On the surface of the Earth where nutrients are in ample supply, bacteria proliferate and evolve at an accelerated rate compared to plants and animals. Cells divide rapidly, and random mutations accumulate at a correspondingly high rate. Since many of these genetic changes alter the properties of the cells that carry them, their effects soon become fixed features of the genome. Bacteria also make use of various modes of genetic exchange, which enables recombination between diverse genomes. This process serves to mitigate the effects of deleterious mutations, while allowing favorable mutations that confer beneficial traits to be propagated. In addition, environmental factors such as the presence of antibiotics exert selective pressures that further contribute to bacterial evolution.
The type of genetic exchange and mode of evolution outlined above is common for bacteria in terrestrial habitats like soil and in the oceans. But in the deep sea, bacteria can also be found at depths of more than 10 m below the seafloor where they persist under extreme energy limitation, close to the energy limit to life, in sediments that more than one million years old. In these settings nearly all the nutrients are consumed at the seafloor surface leaving extremely low food supply for the bacteria that persist deep below the seafloor. Can cells in such an extreme and ancient setting continue to divide and evolve? “Some scientists have posed the hypothesis that the rates of cellular division are too slow and evolution cannot take place under such conditions,” says Professor William Orsi, geomicrobiologist in the Paleontology & Geobiology Section of the Department of Earth and Environmental Sciences at Ludwig-Maximilians-Universitaet (LMU) in Munich, and a member of the GeoBio Center. The rationale for this assessment is based on the fact that the extreme energy limitation that bacterial populations face in ancient sediments several meters below the seafloor results in very low rates of metabolism, and should therefore bacteria will divide very slowly – or possibly not at all. Under such conditions, the slow rate of growth and the speed at which new traits can spread through populations may simply be too slow to allow evolution to happen.
The theory seems plausible. But a new study shows that in fact evolution does indeed take place under these rather peculiar environmental conditions, as an LMU team led by Orsi, in collaboration with researchers at the University of Arizona and colleagues at the LMU have now shown. The study was conceived more than five years ago, when William Orsi and Gert Wörheide (who holds the Chair of Paleontology and Geobiology at LMU) conceived an idea to test the hypothesis that evolution is actually possible deep below the surface of the Earth. After Orsi had isolated bacteria belonging to the genus Thalassospira from samples of sub-seafloor sediments that were several millions of years old, they went on to analyze the genomes of the bacteria.

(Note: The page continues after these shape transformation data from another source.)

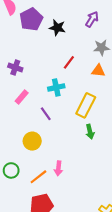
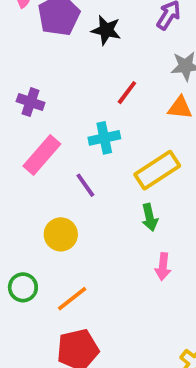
pink rectangle: (22, 97) -> (42, 155), size x1.5
yellow rectangle: (86, 105) -> (157, 170), turned 30
green arrow: (90, 132) -> (150, 217), moved
pink arrow: (58, 168) -> (163, 267), moved

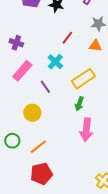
cyan cross: (104, 138) -> (55, 62), turned -35
green arrow: (150, 217) -> (79, 104), turned 32
pink arrow: (163, 267) -> (86, 130), size x1.6

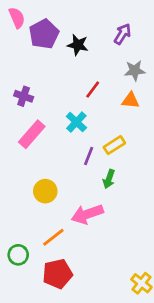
yellow rectangle: (83, 79) -> (114, 145), size x0.7
purple line: (45, 87) -> (89, 156), moved, turned 56
pink arrow: (86, 130) -> (87, 214), moved, turned 65
green circle: (12, 141) -> (18, 255), moved

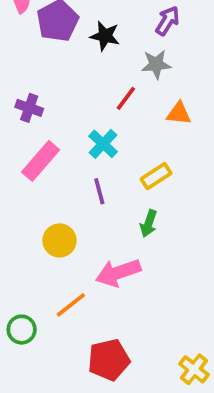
gray star: (135, 71) -> (156, 64), moved
purple line: (89, 156) -> (99, 191), moved, turned -36
red pentagon: (57, 274) -> (109, 360), moved

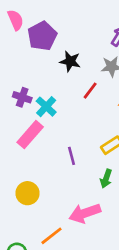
black star: (105, 36) -> (70, 61), moved
cyan cross: (103, 144) -> (46, 107), moved
yellow circle: (59, 240) -> (28, 193), moved

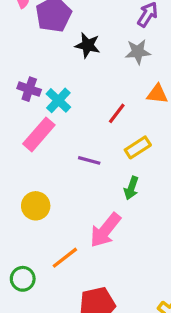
red line: (90, 91) -> (117, 113), moved
purple line: (71, 156) -> (89, 160), turned -60
pink arrow: (85, 213) -> (105, 230), turned -32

They discovered that the genomes were characterized by the presence of a relatively high proportion of ‘pseudogenes’. Pseudogenes are the descendants of formerly functional genes that have acquired so many mutations over the course of time that they are effectively inactivated.
This finding implies that these bacteria have a tendency to accumulate deleterious mutations, which can ultimately lead to loss of the original functions of these genes. Moreover, in collaboration with colleagues at the University of Montreal, the LMU team discovered that the subseafloor Thalassospira bacteria genomes exhibited ten times lower levels of genetic recombination compared to surface world bacteria. The lack of recombination from neighboring bacteria resulted in newly acquired errors becoming fixed in the genomes of the subseafloor bacteria and can be passed on when the cells divided. Physical isolation from the surface world therefore resulted in genetic isolation. In the long term, these genetically isolated subseafloor organisms become established as idiosyncratic subtypes of their respective species that were buried in the sediments millions of years ago.
“A similar phenomenon has been observed in endosymbiotic bacteria, which live within the cells of other species,” says Orsi. Unlike free-living species, endosymbionts are genetically isolated, and little or no recombination takes place, so random mutations can pile up, giving rise to what is known as ‘genetic drift’. Purifying selection cannot take place, and genes are gradually inactivated, altered beyond recognition and ultimately lost. “The fact that we have found clear indications for comparable evolutionary mechanisms in bacteria recovered from sub-seafloor sediments suggests that such evolutionary processes occur in free-living bacteria far more often than we have hitherto assumed,” Orsi concludes.